Action item: Would you return the lines from the one that contains "Besondere Öffnungszeiten" to the last line of the entries below, exactly and with nothing added?

Supplied data:
○ ○ ○ ○ ○
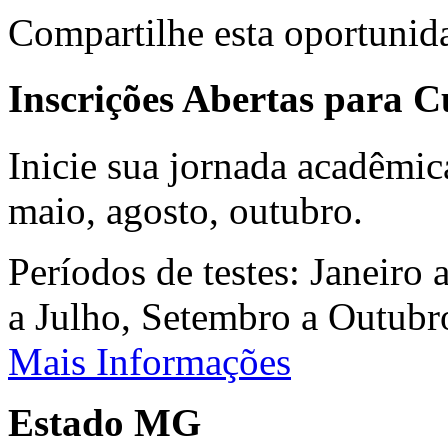
Compartilhe esta oportunid
Inscrições Abertas para 
Inicie sua jornada acadêmic
maio, agosto, outubro.
Períodos de testes: Janeiro 
a Julho, Setembro a Outub
Mais Informações
Estado MG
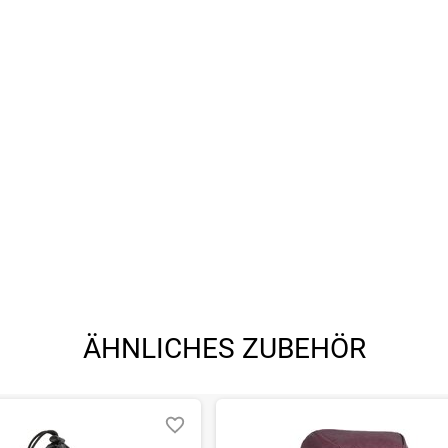
ÄHNLICHES ZUBEHÖR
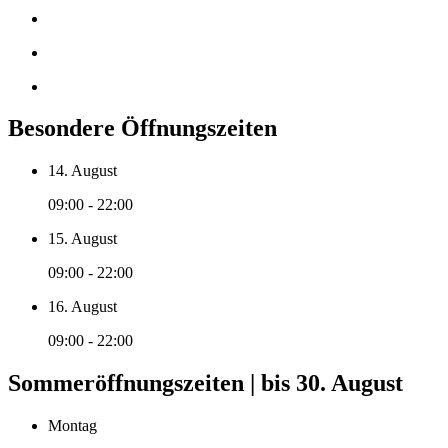
Besondere Öffnungszeiten
14. August
09:00 - 22:00
15. August
09:00 - 22:00
16. August
09:00 - 22:00
Sommeröffnungszeiten | bis 30. August
Montag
○ ○ ○ ○ ○
Output below:
Besondere Öffnungszeiten
14. August
09:00 - 22:00
15. August
09:00 - 22:00
16. August
09:00 - 22:00
Sommeröffnungszeiten | bis 30. August
Montag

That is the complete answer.